[Data to use Boundary: Start]

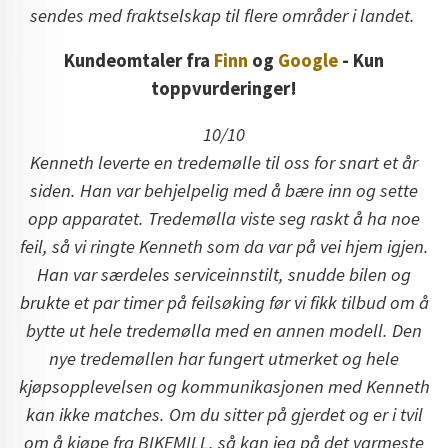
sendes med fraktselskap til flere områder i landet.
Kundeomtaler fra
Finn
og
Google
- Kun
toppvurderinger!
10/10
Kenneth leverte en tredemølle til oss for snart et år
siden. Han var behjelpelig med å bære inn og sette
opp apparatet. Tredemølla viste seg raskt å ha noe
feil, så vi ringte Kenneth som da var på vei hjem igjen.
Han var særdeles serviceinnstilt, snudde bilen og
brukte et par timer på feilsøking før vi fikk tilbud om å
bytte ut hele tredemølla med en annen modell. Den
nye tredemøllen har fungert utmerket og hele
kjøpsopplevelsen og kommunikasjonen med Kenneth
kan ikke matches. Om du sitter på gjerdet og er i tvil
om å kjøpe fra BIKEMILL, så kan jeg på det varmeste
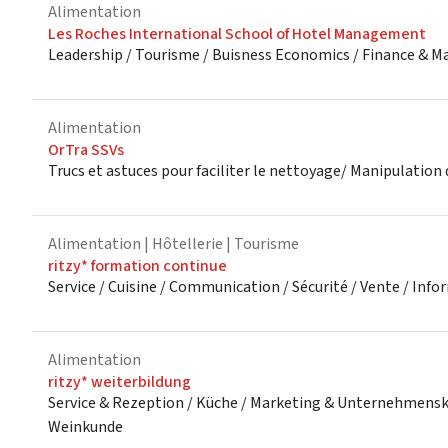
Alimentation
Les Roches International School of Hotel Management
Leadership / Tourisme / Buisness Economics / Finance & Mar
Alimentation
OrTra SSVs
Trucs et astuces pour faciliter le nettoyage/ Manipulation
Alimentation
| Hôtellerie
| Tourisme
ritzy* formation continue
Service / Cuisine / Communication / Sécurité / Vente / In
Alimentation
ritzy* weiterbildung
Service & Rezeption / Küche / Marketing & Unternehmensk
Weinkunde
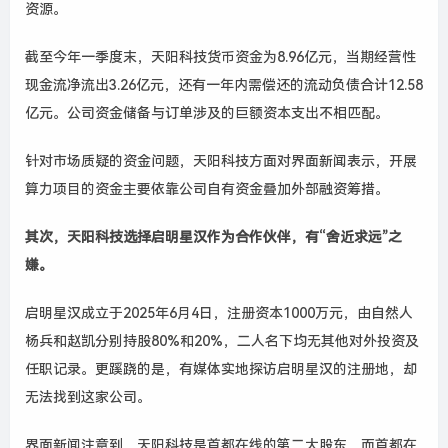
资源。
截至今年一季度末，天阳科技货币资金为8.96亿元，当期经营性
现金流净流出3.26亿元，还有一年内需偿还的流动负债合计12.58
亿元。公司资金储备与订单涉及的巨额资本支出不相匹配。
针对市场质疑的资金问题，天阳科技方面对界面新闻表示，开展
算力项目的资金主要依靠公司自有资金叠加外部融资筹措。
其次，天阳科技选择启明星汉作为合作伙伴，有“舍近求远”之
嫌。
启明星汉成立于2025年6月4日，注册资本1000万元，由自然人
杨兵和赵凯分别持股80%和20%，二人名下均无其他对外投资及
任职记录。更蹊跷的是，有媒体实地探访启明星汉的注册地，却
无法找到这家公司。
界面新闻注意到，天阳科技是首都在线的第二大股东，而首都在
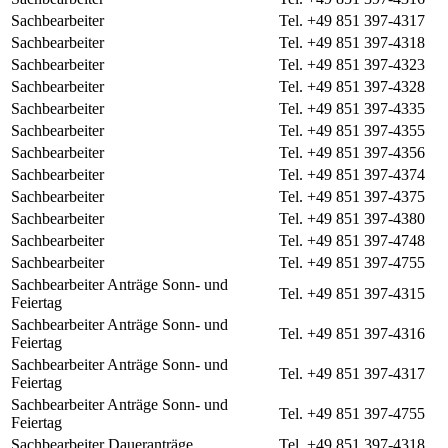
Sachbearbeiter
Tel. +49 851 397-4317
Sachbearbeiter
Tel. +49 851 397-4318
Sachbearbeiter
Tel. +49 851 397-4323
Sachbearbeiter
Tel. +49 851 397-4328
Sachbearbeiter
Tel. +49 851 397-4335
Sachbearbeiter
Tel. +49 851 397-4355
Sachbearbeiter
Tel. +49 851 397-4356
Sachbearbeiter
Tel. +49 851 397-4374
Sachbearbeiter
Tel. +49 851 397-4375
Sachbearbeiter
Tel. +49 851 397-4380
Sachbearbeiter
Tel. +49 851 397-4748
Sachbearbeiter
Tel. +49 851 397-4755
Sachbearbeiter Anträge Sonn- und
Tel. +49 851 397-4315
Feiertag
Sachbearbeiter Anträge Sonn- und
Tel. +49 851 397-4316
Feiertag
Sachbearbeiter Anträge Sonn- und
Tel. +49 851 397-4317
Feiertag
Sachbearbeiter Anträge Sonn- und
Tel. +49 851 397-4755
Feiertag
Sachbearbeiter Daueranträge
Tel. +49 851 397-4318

[Data to use Boundary: End]

## Assigned task
Without the pictures, reproduce the entries exactly.

## Answer space
sendes med fraktselskap til flere områder i landet.
Kundeomtaler fra
Finn
og
Google
- Kun
toppvurderinger!
10/10
Kenneth leverte en tredemølle til oss for snart et år
siden. Han var behjelpelig med å bære inn og sette
opp apparatet. Tredemølla viste seg raskt å ha noe
feil, så vi ringte Kenneth som da var på vei hjem igjen.
Han var særdeles serviceinnstilt, snudde bilen og
brukte et par timer på feilsøking før vi fikk tilbud om å
bytte ut hele tredemølla med en annen modell. Den
nye tredemøllen har fungert utmerket og hele
kjøpsopplevelsen og kommunikasjonen med Kenneth
kan ikke matches. Om du sitter på gjerdet og er i tvil
om å kjøpe fra BIKEMILL, så kan jeg på det varmeste
Alimentation
Les Roches International School of Hotel Management
Leadership / Tourisme / Buisness Economics / Finance & Mar
Alimentation
OrTra SSVs
Trucs et astuces pour faciliter le nettoyage/ Manipulation
Alimentation
| Hôtellerie
| Tourisme
ritzy* formation continue
Service / Cuisine / Communication / Sécurité / Vente / In
Alimentation
ritzy* weiterbildung
Service & Rezeption / Küche / Marketing & Unternehmensk
Weinkunde
资源。
截至今年一季度末，天阳科技货币资金为8.96亿元，当期经营性
现金流净流出3.26亿元，还有一年内需偿还的流动负债合计12.58
亿元。公司资金储备与订单涉及的巨额资本支出不相匹配。
针对市场质疑的资金问题，天阳科技方面对界面新闻表示，开展
算力项目的资金主要依靠公司自有资金叠加外部融资筹措。
其次，天阳科技选择启明星汉作为合作伙伴，有“舍近求远”之
嫌。
启明星汉成立于2025年6月4日，注册资本1000万元，由自然人
杨兵和赵凯分别持股80%和20%，二人名下均无其他对外投资及
任职记录。更蹊跷的是，有媒体实地探访启明星汉的注册地，却
无法找到这家公司。
界面新闻注意到，天阳科技是首都在线的第二大股东，而首都在
Sachbearbeiter
Tel. +49 851 397-4317
Sachbearbeiter
Tel. +49 851 397-4318
Sachbearbeiter
Tel. +49 851 397-4323
Sachbearbeiter
Tel. +49 851 397-4328
Sachbearbeiter
Tel. +49 851 397-4335
Sachbearbeiter
Tel. +49 851 397-4355
Sachbearbeiter
Tel. +49 851 397-4356
Sachbearbeiter
Tel. +49 851 397-4374
Sachbearbeiter
Tel. +49 851 397-4375
Sachbearbeiter
Tel. +49 851 397-4380
Sachbearbeiter
Tel. +49 851 397-4748
Sachbearbeiter
Tel. +49 851 397-4755
Sachbearbeiter Anträge Sonn- und
Tel. +49 851 397-4315
Feiertag
Sachbearbeiter Anträge Sonn- und
Tel. +49 851 397-4316
Feiertag
Sachbearbeiter Anträge Sonn- und
Tel. +49 851 397-4317
Feiertag
Sachbearbeiter Anträge Sonn- und
Tel. +49 851 397-4755
Feiertag
Sachbearbeiter Daueranträge
Tel. +49 851 397-4318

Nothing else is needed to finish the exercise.